Our study included regimens SOF/LDV, SOF/SIM and SOF/PEG/RBV and is important because SOF/LDV is now available in genotype 1a and 1b with RAV in Korea although experience in CKD is insufficient yet. LDV has biliary clearance and therefore no dose reduction is required for patients with mild to moderate renal insufficiency. We specifically focused on patients with moderately impaired renal function.

In our study, the overall SVR12 rate in CKD stage 3 patients was high at 85.7%. The SVR12 rate based on treatment regimen was 81.8% for SOF/LDV, 92.3% for SOF/SIM, and 75.0% for SOF/PEG/RBV. Other studies with SOF based regimens have also shown high SVR rates and SOF has been found to be well tolerated both in moderate and severe renal impairment patients [13,14].

Based on the CKD stage, SVR12 in patients with CKD stage 3A was 81.0 % and in CKD stage 3B patients it was 100%. Although there was no significant difference in baseline characteristics between the two groups, CKD 3A group had more treatment experienced patients (36.0% vs. 28.6%) and also higher number of patients with cirrhosis (52.4% vs. 42.9%) (Table 1).

In our study, 2 patients failed to achieve SVR in the SOF/LDV group. One patient was a 67-year-old Caucasian man, treatment naïve with cirrhosis, and the second patient was a 78-year-old Caucasian woman, treatment experienced with stage 2 fibrosis. The patient in SOF/SIM group who failed to achieve SVR12 was a 70-year-old African-American man, treatment experienced with cirrhosis, and the patient treated with PEG/RBV/SOF that failed to achieve SVR was a 57-year-old Caucasian man with cirrhosis.

We observed worsening renal function to be more common in patients with CKD stage 3B (28.6%) compared with CKD stage 3A (9.5%). We performed a multivariate analysis to try and identify any factors that could predict worsening renal function in patients with CKD being treated with SOF based regimen, however no obvious risk factors were identified. This is maybe due to the fact that only a small number of patients experienced worsening renal function. Therefore renal function during SOF-based treatment should be carefully monitored in all patients with CKD stage 3.

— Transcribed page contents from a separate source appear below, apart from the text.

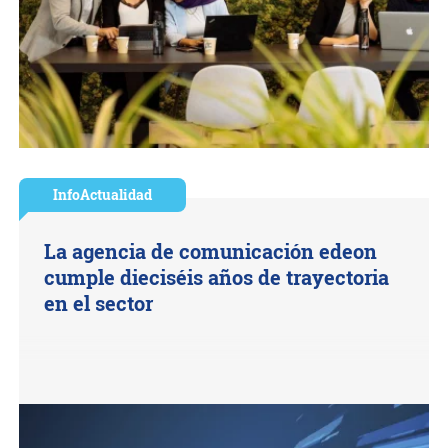
InfoActualidad
La agencia de comunicación edeon
cumple dieciséis años de trayectoria
en el sector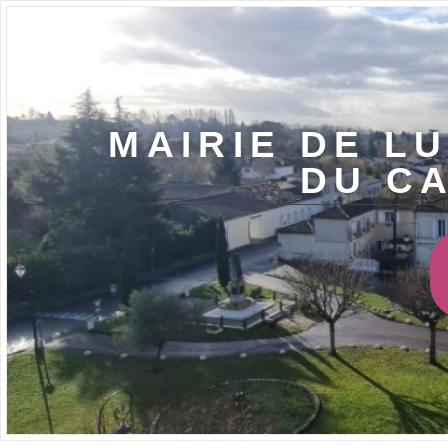
MAIRIE DE LU
DU C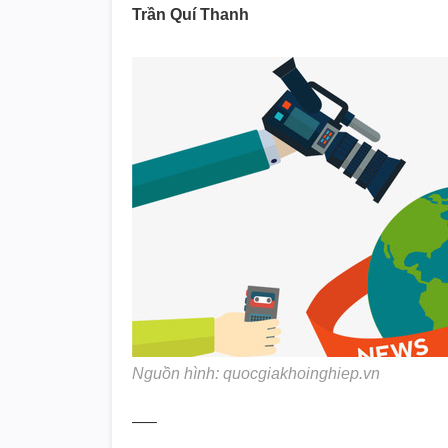
Trần Quí Thanh
Nguồn hình: quocgiakhoinghiep.vn
—–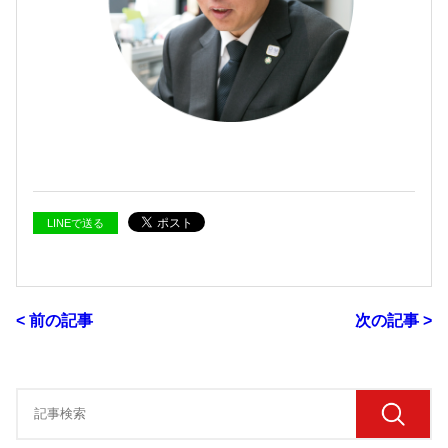
LINEで送る
< 前の記事
次の記事 >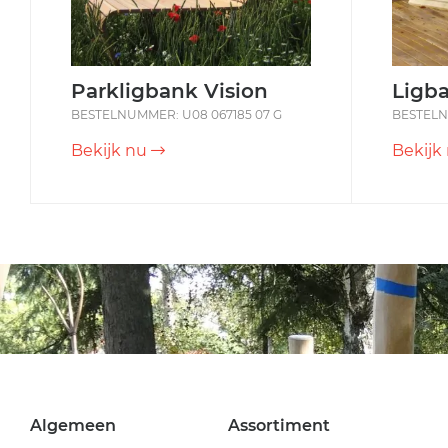
Parkligbank Vision
Ligba
BESTELNUMMER: U08 067185 07 G
BESTELN
Bekijk nu
Bekijk
Algemeen
Assortiment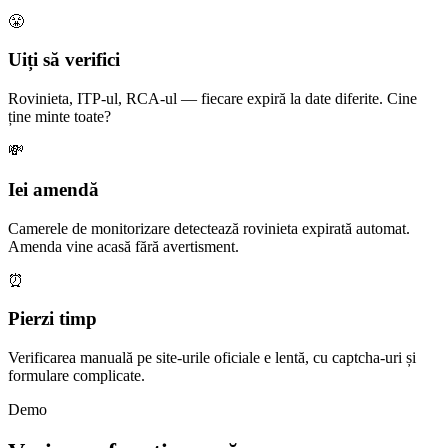
😤
Uiți să verifici
Rovinieta, ITP-ul, RCA-ul — fiecare expiră la date diferite. Cine
ține minte toate?
💸
Iei amendă
Camerele de monitorizare detectează rovinieta expirată automat.
Amenda vine acasă fără avertisment.
⏰
Pierzi timp
Verificarea manuală pe site-urile oficiale e lentă, cu captcha-uri și
formulare complicate.
Demo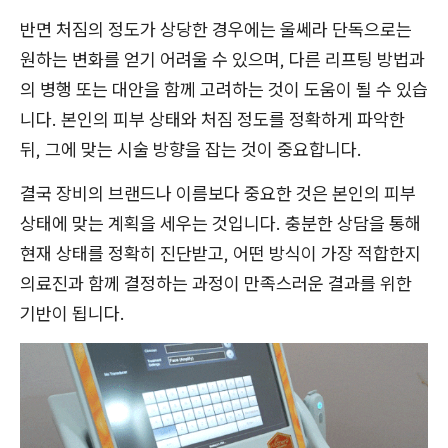
반면 처짐의 정도가 상당한 경우에는 울쎄라 단독으로는
원하는 변화를 얻기 어려울 수 있으며, 다른 리프팅 방법과
의 병행 또는 대안을 함께 고려하는 것이 도움이 될 수 있습
니다. 본인의 피부 상태와 처짐 정도를 정확하게 파악한
뒤, 그에 맞는 시술 방향을 잡는 것이 중요합니다.
결국 장비의 브랜드나 이름보다 중요한 것은 본인의 피부
상태에 맞는 계획을 세우는 것입니다. 충분한 상담을 통해
현재 상태를 정확히 진단받고, 어떤 방식이 가장 적합한지
의료진과 함께 결정하는 과정이 만족스러운 결과를 위한
기반이 됩니다.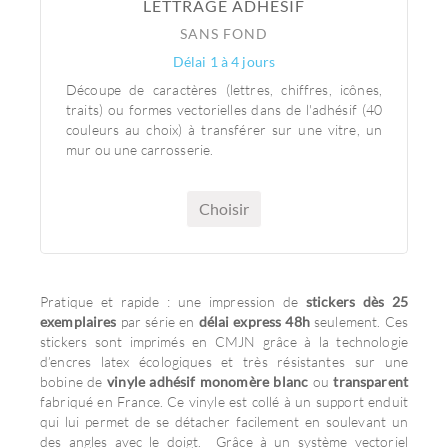
LETTRAGE ADHÉSIF
SANS FOND
Délai 1 à 4 jours
Découpe de caractères (lettres, chiffres, icônes,
traits) ou formes vectorielles dans de l'adhésif (40
couleurs au choix) à transférer sur une vitre, un
mur ou une carrosserie.
Choisir
Pratique et rapide : une impression de
stickers dès 25
exemplaires
par série en
délai express 48h
seulement. Ces
stickers sont imprimés en CMJN grâce à la technologie
d’encres latex écologiques et très résistantes sur une
bobine de
vinyle adhésif monomère blanc
ou
transparent
fabriqué en France. Ce vinyle est collé à un support enduit
qui lui permet de se détacher facilement en soulevant un
des angles avec le doigt. Grâce à un système vectoriel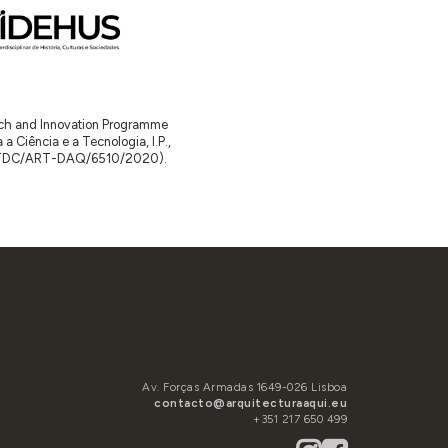
arch and Innovation Programme
Ciência e a Tecnologia, I.P.,
TDC/ART-DAQ/6510/2020).
Av. Forças Armadas 1649-026 Lisboa
contacto@arquitecturaaqui.eu
+351 217 650 499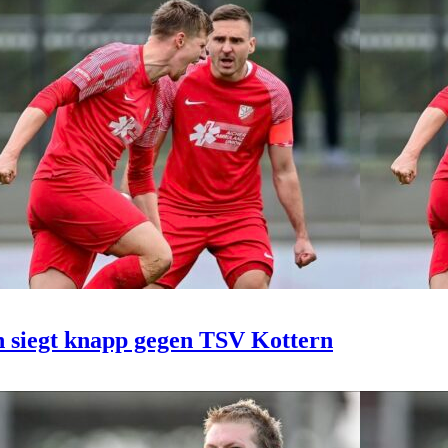
n siegt knapp gegen TSV Kottern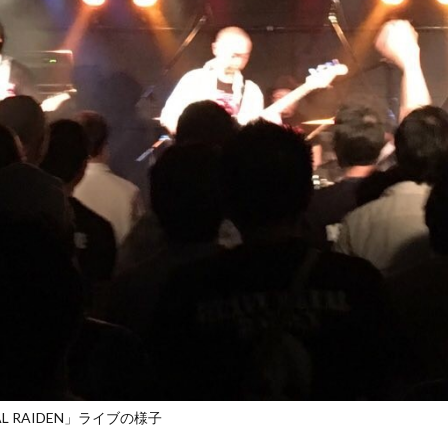
AL RAIDEN」ライブの様子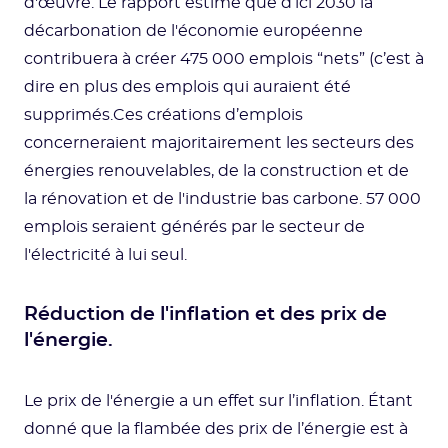
d'œuvre. Le rapport estime que d’ici 2030 la
décarbonation de l'économie européenne
contribuera à créer 475 000 emplois “nets” (c’est à
dire en plus des emplois qui auraient été
supprimés.Ces créations d’emplois
concerneraient majoritairement les secteurs des
énergies renouvelables, de la construction et de
la rénovation et de l'industrie bas carbone. 57 000
emplois seraient générés par le secteur de
l'électricité à lui seul.
Réduction de l'inflation et des prix de
l'énergie.
Le prix de l'énergie a un effet sur l’inflation. Étant
donné que la flambée des prix de l’énergie est à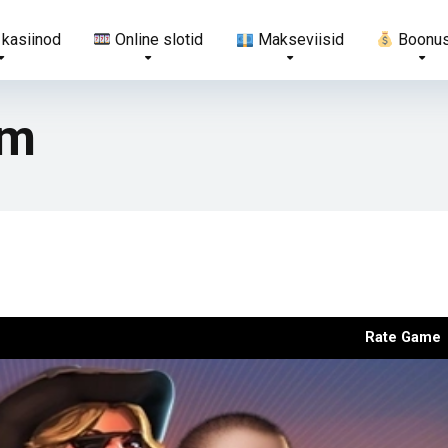
 kasiinod
Online slotid
Makseviisid
Boonu
om
Rate Game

However, all patients recovered baseline renal function without discontinuation of treatment. In our study, of the 4 patients who experienced worsening renal function during therapy, 2 patients had compensated cirrhosis and were not on diuretics, and the other 2 patients were non-cirrhotics.

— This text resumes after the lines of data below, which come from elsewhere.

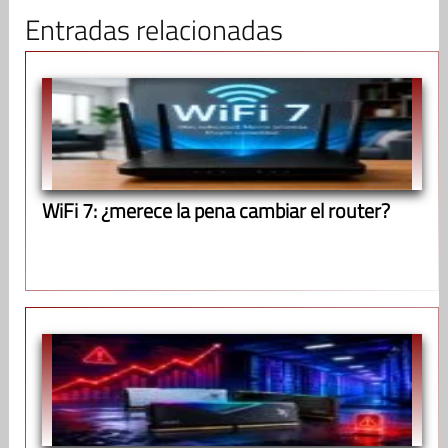
Entradas relacionadas
WiFi 7: ¿merece la pena cambiar el router?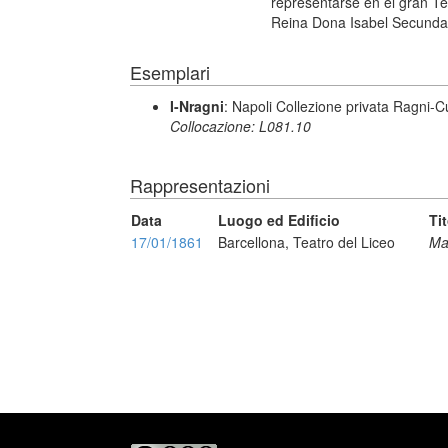
representarse en el gran Te
Reina Dona Isabel Secunda 
Esemplari
I-Nragni
: Napoli Collezione privata Ragni-
Collocazione: L081.10
Rappresentazioni
Data
Luogo ed Edificio
Ti
17/01/1861
Barcellona, Teatro del Liceo
Ma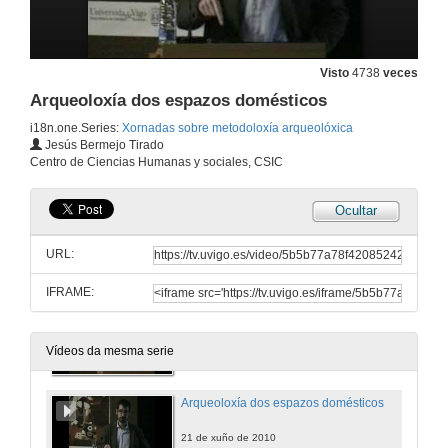
Visto
4738
veces
Arqueoloxía dos espazos domésticos
i18n.one.Series:
Xornadas sobre metodoloxía arqueolóxica
Jesús Bermejo Tirado
Centro de Ciencias Humanas y sociales, CSIC
Ocultar
Presentación do curso e recepción de participantes
URL:
21 de xuño de 2010
IFRAME:
Aproximación á análise espacial en arqueoloxía
21 de xuño de 2010
Vídeos da mesma serie
Arqueoloxía dos espazos domésticos
21 de xuño de 2010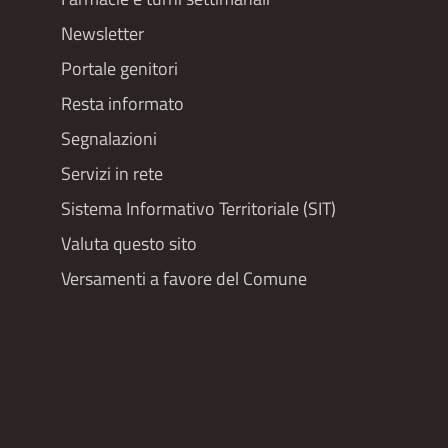
Newsletter
Portale genitori
Resta informato
Segnalazioni
Servizi in rete
Sistema Informativo Territoriale (SIT)
Valuta questo sito
Versamenti a favore del Comune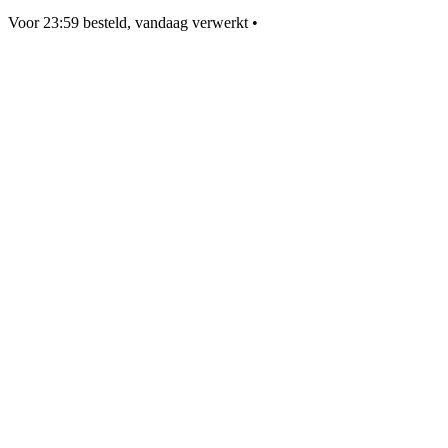
Voor 23:59 besteld, vandaag verwerkt
•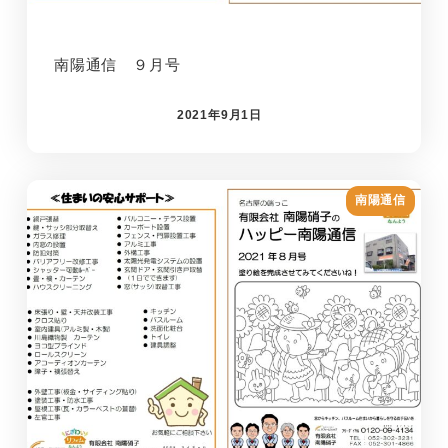
南陽通信 ９月号
2021年9月1日
南陽通信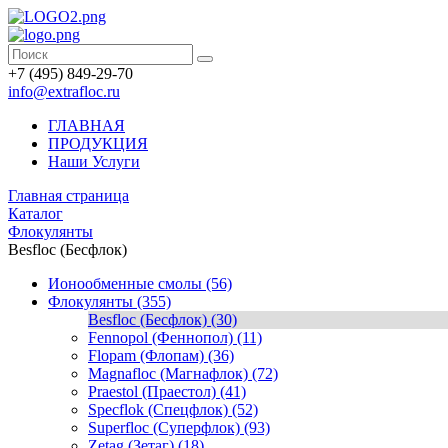
+7 (495) 849-29-70
info@extrafloc.ru
ГЛАВНАЯ
ПРОДУКЦИЯ
Наши Услуги
Главная страница
Каталог
Флокулянты
Besfloc (Бесфлок)
Ионообменные смолы (56)
Флокулянты (355)
Besfloc (Бесфлок) (30)
Fennopol (Феннопол) (11)
Flopam (Флопам) (36)
Magnafloc (Магнафлок) (72)
Praestol (Праестол) (41)
Specflok (Спецфлок) (52)
Superfloc (Суперфлок) (93)
Zetag (Зетаг) (18)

Anemia is a common adverse event in RBV including regimens [15], and CKD patients generally have a lower baseline hemoglobin level. Three patients (14.3%) with CKD stage 3A and 1 patient (14.3%) with CKD stage 3B had anemia with a hemoglobin level lower than 10 g/dL during treatment. Three of the patients received SOF/PEG/RBV, and the fourth received SOF/SIM. Other adverse events were rare and not severe. Most common side effects were fatigue and headache. No patient discontinued treatment due to side effects.

We tried to analyze the predictors affecting treatment outcomes, but none were considered as predictors of SVR, possibly due to the small number of patients.

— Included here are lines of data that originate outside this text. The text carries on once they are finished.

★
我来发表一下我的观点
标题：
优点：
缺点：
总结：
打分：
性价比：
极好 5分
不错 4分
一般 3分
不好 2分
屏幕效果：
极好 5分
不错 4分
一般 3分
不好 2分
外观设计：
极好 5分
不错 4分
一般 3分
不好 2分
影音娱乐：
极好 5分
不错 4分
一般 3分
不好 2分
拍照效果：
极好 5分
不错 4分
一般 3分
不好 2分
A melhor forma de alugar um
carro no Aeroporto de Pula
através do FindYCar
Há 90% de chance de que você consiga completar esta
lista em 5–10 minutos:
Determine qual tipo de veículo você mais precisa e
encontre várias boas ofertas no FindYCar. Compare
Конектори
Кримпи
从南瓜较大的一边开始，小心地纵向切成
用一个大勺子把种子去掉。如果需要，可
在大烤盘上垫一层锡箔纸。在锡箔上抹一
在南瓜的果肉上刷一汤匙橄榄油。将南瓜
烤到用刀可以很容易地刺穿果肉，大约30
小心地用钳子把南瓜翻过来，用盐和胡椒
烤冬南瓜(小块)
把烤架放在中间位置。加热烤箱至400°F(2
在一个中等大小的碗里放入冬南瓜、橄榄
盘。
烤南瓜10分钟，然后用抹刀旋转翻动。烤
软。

This study has unique strengths compared to that of previous studies. This is the first real-life treatment response and adverse effects data of CKD stage 3 patients using various SOF-based regimens in a single center. The limitations of this study are its retrospective nature and the small number of included patients. Moreover, the diagnosis of cirrhosis was made by different methods.

In conclusion, SOF-based regimens resulted in high SVR12 rates without serious adverse events in patients with moderately impaired renal function. Both CKD stage 3A and CKD stage 3B patients can be considered for treatment with a SOF-based regimen, however clinicians should be cautious and monitor for worsening of renal functions during treatment.